WHAT IS REQUIRED. Images are to be dropped; everything else in the entries below must be copied exactly.

INFORMATION GIVEN.
---------------
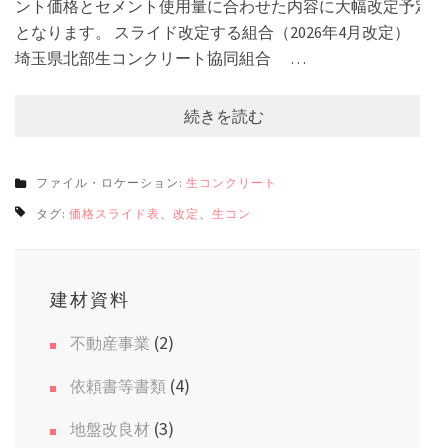
ント価格とセメント使用量に合わせた内容に大幅改定予定
となります。 スライド改定する組合（2026年4月改定）
埼玉県北部生コンクリート協同組合 …
続きを読む
ファイル・ロケーション:
生コンクリート
タグ:
価格スライド表
、
改定
、
生コン
建材資料
(2)
不動産事業
(4)
依頼書等書類
(3)
地盤改良材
---------------
EXERCISE ANSWER.
ント価格とセメント使用量に合わせた内容に大幅改定予定
となります。 スライド改定する組合（2026年4月改定）
埼玉県北部生コンクリート協同組合 …
続きを読む
ファイル・ロケーション:
生コンクリート
タグ:
価格スライド表
、
改定
、
生コン
建材資料
(2)
不動産事業
(4)
依頼書等書類
(3)
地盤改良材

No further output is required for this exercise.